▶ [What this task involves]: List, from the lines below, each one with "Save" in it.

▶ [Records excerpted from a collection]:
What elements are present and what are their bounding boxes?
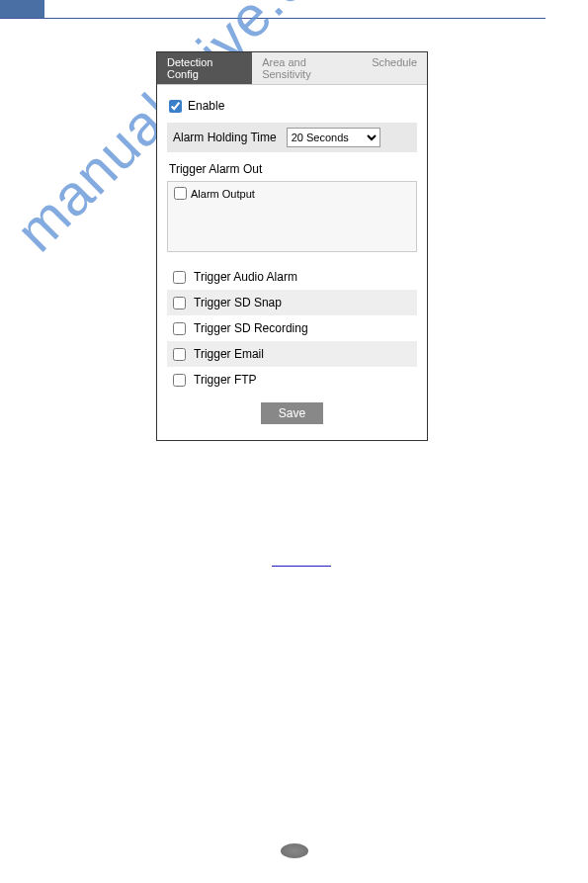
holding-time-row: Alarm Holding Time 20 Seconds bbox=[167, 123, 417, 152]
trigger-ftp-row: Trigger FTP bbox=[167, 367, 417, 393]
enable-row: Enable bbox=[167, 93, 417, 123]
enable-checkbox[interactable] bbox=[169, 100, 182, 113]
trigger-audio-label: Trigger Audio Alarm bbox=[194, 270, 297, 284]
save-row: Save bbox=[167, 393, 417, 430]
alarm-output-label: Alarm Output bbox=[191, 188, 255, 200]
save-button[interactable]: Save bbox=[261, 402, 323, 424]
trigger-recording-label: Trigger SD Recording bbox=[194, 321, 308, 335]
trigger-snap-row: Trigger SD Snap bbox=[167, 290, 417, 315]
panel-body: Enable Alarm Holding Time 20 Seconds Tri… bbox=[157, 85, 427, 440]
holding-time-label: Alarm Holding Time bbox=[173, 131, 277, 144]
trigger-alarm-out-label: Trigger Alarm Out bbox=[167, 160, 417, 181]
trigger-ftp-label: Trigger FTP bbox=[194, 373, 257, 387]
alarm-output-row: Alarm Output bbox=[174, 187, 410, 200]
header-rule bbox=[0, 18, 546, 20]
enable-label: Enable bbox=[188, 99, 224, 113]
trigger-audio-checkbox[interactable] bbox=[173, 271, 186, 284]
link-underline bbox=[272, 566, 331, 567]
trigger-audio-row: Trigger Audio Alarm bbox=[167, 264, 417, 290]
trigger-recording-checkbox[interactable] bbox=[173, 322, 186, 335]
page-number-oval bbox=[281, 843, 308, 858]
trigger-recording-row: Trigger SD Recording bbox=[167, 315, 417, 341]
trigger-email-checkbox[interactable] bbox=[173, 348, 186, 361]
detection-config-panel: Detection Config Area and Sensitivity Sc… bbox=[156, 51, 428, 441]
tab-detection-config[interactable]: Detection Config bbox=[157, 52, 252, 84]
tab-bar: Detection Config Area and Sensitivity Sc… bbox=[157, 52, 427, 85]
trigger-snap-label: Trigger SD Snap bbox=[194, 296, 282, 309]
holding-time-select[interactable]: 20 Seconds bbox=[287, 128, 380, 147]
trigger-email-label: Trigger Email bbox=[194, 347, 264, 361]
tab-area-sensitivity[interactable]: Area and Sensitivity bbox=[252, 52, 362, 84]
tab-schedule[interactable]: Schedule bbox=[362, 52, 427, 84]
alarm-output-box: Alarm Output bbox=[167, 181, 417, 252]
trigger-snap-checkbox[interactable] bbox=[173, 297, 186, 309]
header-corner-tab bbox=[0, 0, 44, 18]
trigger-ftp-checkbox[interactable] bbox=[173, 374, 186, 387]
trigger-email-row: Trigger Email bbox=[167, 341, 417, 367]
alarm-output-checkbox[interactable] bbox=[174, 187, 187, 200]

▶ [Exercise solution]:
save-row: Save bbox=[167, 393, 417, 430]
save-button[interactable]: Save bbox=[261, 402, 323, 424]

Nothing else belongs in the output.